CHILD benefit should not be paid out to EU migrants if their youngsters live outside the UK, one of the district’s MPs said.

Shipley MP Philip Davies backed a Commons Bill that would end what one of its supporters called the “absurd anomaly” in the use of taxpayers' money.

The Conservative backbencher said UK-born residents were “sick to the back teeth” of people who claimed child benefit for children “who have never set foot into this country”.

And he said: “It is time this nonsensical EU policy was stopped and the interests of the British taxpayer were put first.”

Domestic legislation already sets out that neither child benefit nor child tax credits can normally be paid in respect of children resident abroad.

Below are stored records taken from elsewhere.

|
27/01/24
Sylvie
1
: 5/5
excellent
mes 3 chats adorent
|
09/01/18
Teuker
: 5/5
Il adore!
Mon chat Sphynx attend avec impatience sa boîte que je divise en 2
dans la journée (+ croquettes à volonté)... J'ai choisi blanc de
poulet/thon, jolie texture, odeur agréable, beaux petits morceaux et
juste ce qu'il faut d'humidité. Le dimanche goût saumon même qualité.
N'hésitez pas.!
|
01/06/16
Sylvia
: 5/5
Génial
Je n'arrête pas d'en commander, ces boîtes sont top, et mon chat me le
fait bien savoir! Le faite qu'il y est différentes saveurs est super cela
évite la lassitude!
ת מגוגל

But, under EU law on social security coordination, both may be payable to EU migrants in the UK if they have dependent children resident in another member state.

It also requires member states to pay a supplement to make up the difference if the benefit payable is higher in the country where a parent is working than in his or her country of origin.

The Bill states that 20,400 awards of UK child benefit, covering 34,268 children, had been made by December last year - 0.3 per cent of the total.

Polish families were the biggest beneficiary, followed by those from Ireland, Lithuania, France, Latvia and Spain.

David Cameron has put the controversy of child benefit for EU migrants at the centre of his plan to loosen the country's relationship with Brussels.

But the rules are enshrined in EU treaties, which means that all member states would have to agree to alter them. Germany recently backed such an overhaul.